My Husband Passed Away

Erin

Monday I lost my best friend; my only friend. We had been together for almost 11 years. We have 2 daughters together and just found out about 2 weeks ago I was pregnant again. We were hoping for a boy. My husband was so excited. Now I have been planning a funeral for my husband. I will bury him Sunday and then go Monday for my first sonogram. I can’t imagine my life without him. I can’t eat. Food doesn’t have taste. I wake up and immediately feel lost. I haven’t been able to sleep in our bed. I have had our girls and I on the couch. I just can’t sleep in our bed. I tried laying down in it earlier and it just smells like him but he’s not here. I have never experienced a pain like this before. I’m absolutely devastated and so lost. My mom has been staying with me because she doesn’t want me alone and that’s been nice because anytime I am alone I cry. But next week everyone goes back to their normal schedules and I don’t know how to go back to normal. Everyday I find myself in more and more pain. I can’t imagine having a baby without my husband with me. I’m not sure why I am posting this here but I just wanted to type it out.

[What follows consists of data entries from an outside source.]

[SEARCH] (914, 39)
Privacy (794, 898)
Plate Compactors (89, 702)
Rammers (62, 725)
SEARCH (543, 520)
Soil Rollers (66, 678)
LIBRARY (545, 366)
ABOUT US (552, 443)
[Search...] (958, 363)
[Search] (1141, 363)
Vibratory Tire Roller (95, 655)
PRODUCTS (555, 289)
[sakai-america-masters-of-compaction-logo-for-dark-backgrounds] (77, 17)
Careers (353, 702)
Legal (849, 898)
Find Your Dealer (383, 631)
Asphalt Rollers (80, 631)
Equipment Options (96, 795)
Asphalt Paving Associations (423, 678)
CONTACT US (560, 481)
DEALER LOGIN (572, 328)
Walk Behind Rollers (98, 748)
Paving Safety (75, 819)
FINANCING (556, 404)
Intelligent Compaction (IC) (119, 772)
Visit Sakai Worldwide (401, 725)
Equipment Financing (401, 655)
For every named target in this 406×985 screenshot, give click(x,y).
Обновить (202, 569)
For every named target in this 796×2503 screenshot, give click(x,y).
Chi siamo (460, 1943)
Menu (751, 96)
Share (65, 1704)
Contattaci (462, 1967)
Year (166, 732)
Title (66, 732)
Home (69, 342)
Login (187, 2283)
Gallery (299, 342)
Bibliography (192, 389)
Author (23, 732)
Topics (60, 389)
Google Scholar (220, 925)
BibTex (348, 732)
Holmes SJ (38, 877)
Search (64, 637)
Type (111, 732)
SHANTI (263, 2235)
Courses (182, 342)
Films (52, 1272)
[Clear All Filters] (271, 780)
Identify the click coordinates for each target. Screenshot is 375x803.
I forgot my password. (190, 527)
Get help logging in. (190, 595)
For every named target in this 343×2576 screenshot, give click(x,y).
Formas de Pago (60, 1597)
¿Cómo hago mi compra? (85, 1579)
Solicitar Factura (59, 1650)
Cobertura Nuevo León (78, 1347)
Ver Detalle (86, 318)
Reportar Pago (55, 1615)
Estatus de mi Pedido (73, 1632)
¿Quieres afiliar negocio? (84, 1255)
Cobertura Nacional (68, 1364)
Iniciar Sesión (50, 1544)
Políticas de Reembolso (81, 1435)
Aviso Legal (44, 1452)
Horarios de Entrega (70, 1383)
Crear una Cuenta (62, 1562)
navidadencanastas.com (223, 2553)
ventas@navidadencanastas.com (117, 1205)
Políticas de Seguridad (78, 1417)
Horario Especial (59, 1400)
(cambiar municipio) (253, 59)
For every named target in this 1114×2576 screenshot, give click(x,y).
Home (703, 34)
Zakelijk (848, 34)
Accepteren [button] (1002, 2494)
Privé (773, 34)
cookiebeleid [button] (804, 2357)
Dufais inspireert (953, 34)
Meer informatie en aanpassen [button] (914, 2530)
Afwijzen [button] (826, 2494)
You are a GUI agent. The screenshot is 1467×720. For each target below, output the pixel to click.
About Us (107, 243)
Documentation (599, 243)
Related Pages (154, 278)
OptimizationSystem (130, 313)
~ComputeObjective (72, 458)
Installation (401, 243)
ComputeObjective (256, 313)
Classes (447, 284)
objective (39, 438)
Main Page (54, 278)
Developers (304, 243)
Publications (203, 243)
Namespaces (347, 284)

Has anyone lost their spouse before? Does it get easier? I find myself wanting to just be with him. I am 26 my husband was 28. His heart failed him. I feel like I failed him too. I just want to be with him so bad. He was my best friend. We never went more than 2 hours without talking to each other. I called him on the way to work, on the way home..how am I supposed to go to work and not talk to him. I’ll never see his name pop up on my phone again.